Entrambi mostrano il Buddha seduto a gambe incrociate, ma la posizione delle mani è diversa: in Dhyana, entrambe le mani restano impilate in grembo in tranquilla meditazione; in Bhumisparsha, la mano destra si è spostata per toccare il suolo, segnando il momento specifico dell'illuminazione piuttosto che uno stato meditativo continuo.
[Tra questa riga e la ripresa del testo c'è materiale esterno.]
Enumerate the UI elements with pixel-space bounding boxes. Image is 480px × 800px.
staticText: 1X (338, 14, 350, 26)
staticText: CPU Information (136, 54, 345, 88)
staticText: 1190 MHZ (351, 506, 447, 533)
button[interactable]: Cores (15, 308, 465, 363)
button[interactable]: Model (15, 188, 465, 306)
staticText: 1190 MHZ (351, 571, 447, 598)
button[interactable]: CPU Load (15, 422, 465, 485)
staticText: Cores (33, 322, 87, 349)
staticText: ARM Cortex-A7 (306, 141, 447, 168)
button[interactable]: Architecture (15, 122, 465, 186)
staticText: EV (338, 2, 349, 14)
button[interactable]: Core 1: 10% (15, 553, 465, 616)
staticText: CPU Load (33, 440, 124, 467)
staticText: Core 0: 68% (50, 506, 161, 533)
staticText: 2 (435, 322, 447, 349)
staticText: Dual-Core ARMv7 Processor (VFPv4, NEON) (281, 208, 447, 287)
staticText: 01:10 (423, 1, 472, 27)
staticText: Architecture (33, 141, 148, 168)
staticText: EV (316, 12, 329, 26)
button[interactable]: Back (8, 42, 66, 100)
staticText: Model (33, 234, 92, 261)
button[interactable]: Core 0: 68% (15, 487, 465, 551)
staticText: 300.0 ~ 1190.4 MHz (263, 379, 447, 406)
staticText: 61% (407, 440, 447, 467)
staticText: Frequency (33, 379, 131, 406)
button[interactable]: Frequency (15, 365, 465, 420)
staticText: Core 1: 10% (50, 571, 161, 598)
Se la mano destra è protesa verso la terra o la base della statua, è Bhumisparsha, non Dhyana.

Quale mudra è il migliore per un altare domestico o uno spazio di meditazione?

Le statue di Buddha Dhyana Mudra sono la scelta tradizionale per gli angoli e gli altari di meditazione, poiché il gesto stesso rappresenta una profonda concentrazione e quiete interiore. Anche le statue Bhumisparsha funzionano bene se si desidera che lo spazio enfatizzi la determinazione e la realizzazione spirituale piuttosto che la pratica continua.

Quale mudra è associato alla protezione all'ingresso di una casa?

Abhaya mudra è la scelta classica per ingressi, corridoi e soglie, poiché il gesto sollevato con il palmo rivolto verso l'esterno è direttamente simbolico di protezione, rassicurazione e dissipazione della paura.

Può una statua di Buddha combinare più di un mudra?

Sì, alcune figure in piedi usano un "doppio Abhaya", con entrambe le mani alzate nel gesto del coraggio, in particolare nella tradizione tailandese e laotiana del Buddha che cammina. Le figure sedute combinano occasionalmente una posizione sul giro in stile Dhyana con un tocco Bhumisparsha su una mano, sebbene questo sia meno comune dei mudra singoli e chiaramente definiti.

Il mudra ti dice la regione o il periodo di una statua di Buddha?

È un indizio forte ma non definitivo di per sé. Bhumisparsha è fortemente associato alla scultura tailandese e laotiana, mentre Dhyana e Dharmachakra appaiono costantemente nelle opere Khmer del periodo Bayon sotto Jayavarman VII. Fai sempre un riferimento incrociato al mudra con le proporzioni del corpo, i drappeggi e il materiale prima di stabilire un'attribuzione.

Abhaya mudra è lo stesso nel buddismo e nell'induismo?

Il gesto stesso – palmo alzato verso l’esterno all’altezza delle spalle – è condiviso tra le due tradizioni e porta in entrambe un significato simile di protezione e rassicurazione. Appare sulle statue delle divinità indù e sulle immagini del Buddha, il che è parte del motivo per cui il vocabolario dei mudra è descritto come trasversale all'iconografia indù e buddista piuttosto che appartenente a una sola (Wikipedia: Mudra).

Perché alcune statue del Dharmachakra mostrano le mani sovrapposte e altre le mostrano separate?

Si tratta di una variazione regionale e di periodo piuttosto che di un errore. Gli affreschi della grotta di Ajanta mostrano le due mani separate con le dita che non si toccano; La scultura gandhariana mostra una mano destra più serrata sopra la sinistra; e alcune raffigurazioni giapponesi, come ad Horyu-ji, mostrano la mano destra direttamente sovrapposta alla sinistra. Tutte le varianti rappresentano lo stesso gesto didattico.

Come faccio a sapere se un mudra su una statua che sto considerando è autentico nello stile dichiarato?

Confronta il mudra con la regione e il periodo a cui è attribuito il pezzo: alcune combinazioni di gesti e postura sono storicamente coerenti (Dhyana con Khmer del periodo Bayon, Bhumisparsha con Sukhothai Thai, per esempio), quindi vale la pena chiedere a un rivenditore di una mancata corrispondenza. Per i segni fisici più ampi dell'età e dell'autenticità oltre il mudra stesso, consulta la nostra guida Segni di autentiche statue antiche di Buddha per collezionisti.